La Tromperie Occidentale


L'opposition Bélarussienne découvrait que le discours sur les droits de l'homme constitue la Tromperie Occidentale idéologique majeure. Le refus de Merkel et Macron de sanctionner le dictateur de Minsk constitue une preuve manifeste. Pas mis sur la liste officielle des sanctions. Alors en allant plus haut il ne restait plus que l'ONU. Le "Machin" disait le général de Gaulle. Réclamer une commission d'enquête en lançant un appel. Faute de mieux!...


Le Premier ministre norvégien, qui arrive en Lituanie, espère également rencontrer S. Cichanouskaja


Le Premier ministre norvégien Erna Solberg arrivera en Lituanie la semaine prochaine 7 septembre. Elle promet de rencontrer les dirigeants lituaniens et la candidate de l'opposition biélorusse Sviatlana Cichanouskaja à Vilnius. Des représentants du Premier ministre Saulius Skvernelis et du président Gitan Nausėda confirmaient au BNS qu'ils recevraient mardi 8 le chef du gouvernement norvégien.

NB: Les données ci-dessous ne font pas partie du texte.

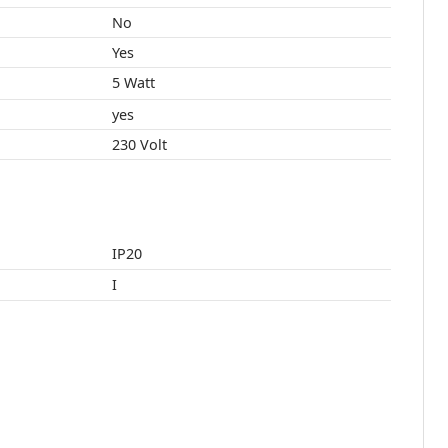
No
Yes
5 Watt
yes
230 Volt
IP20
I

Mme Solberg déclarait au journal norvégien VG qu'elle espérait également rencontrer Mme Cichanouskaya pour connaître son point de vue sur la manière dont la communauté internationale peut contribuer à résoudre la crise en Biélorussie. "Les foules dans les rues de Minsk et d'autres villes biélorusses montrent à quel point les gens veulent un changement démocratique", a déclaré le Premier ministre norvégien avant sa visite en Lituanie. Le dictateur envisage de traiter ses opposants avec une cure de Noviciok. Kauno Diena devra changer la publication de ses chiffres Covid, car les prochains décès en Bélarus seront dus à la cure forcée de Noviciok fournie par Moscou, après accord signé suite à la visite du 1er ministre russe à Minsk début septembre cette semaine.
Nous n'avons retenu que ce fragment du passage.